Herrera has given Monkey Parking until July 11 to shut down its operations in San Francisco or possibly face a lawsuit under California's Unfair Competition Law, according to the AP. Herrera added that besides the violations, Monkey's app encourages drivers to unsafely use their mobile devices and engage in online parking bidding wars while behind the wheel.
Parking in San Francisco has long been known as a driver's worst nightmare. A recent San Francisco Municipal Transportation Agency parking census reported that the city has 440,000 parking spots available, but only 275,000 of those are street parking, the AP reported.
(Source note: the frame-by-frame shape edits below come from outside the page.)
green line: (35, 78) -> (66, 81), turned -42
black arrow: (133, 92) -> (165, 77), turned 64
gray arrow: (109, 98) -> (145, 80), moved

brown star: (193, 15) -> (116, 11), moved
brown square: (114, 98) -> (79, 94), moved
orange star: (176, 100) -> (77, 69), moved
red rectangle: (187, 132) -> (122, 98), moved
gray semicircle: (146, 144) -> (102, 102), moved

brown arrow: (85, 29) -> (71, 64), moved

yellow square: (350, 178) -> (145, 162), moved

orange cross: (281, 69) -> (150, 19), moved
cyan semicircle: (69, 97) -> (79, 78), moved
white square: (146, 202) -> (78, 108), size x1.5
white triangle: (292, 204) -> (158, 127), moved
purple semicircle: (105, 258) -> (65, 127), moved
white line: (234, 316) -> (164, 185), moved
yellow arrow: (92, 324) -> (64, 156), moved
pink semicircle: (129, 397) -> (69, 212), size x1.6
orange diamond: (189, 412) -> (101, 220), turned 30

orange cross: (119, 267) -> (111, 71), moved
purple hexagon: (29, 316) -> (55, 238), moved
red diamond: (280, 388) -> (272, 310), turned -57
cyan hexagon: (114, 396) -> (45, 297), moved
"As a general principle, we believe that a new company providing value to people should be regulated and not banned," Dobrowolny wrote, the AP reported. "This applies also to companies like Airbnb, Uber and Lyft that are continuously facing difficulties while delivering something that makes users happy. Regulation is fundamental in driving innovation, while banning is just stopping it."
The city attorney's warning to Monkey comes about a month after his office started investigating the startup, which began its San Francisco operations in April, according to the AP.
"Technology has given rise to many laudable innovations in how we live and work - and Monkey Parking is not one of them. It's illegal, it puts drivers on the hook for $300 fines, and it creates a predatory private market for public parking spaces that San Franciscans will not tolerate," Herrera said in a written statement, the AP reported.
"People are free to rent out their own private driveways and garage spaces should they choose to do so. But we will not abide businesses that hold hostage on-street public parking spots for their own private profit," he added.
Two other tech companies, Sweetch and ParkModo, parking apps that Herrera said also violate city and state law, will receive similar cease-and-desist warnings later this week, according to the AP.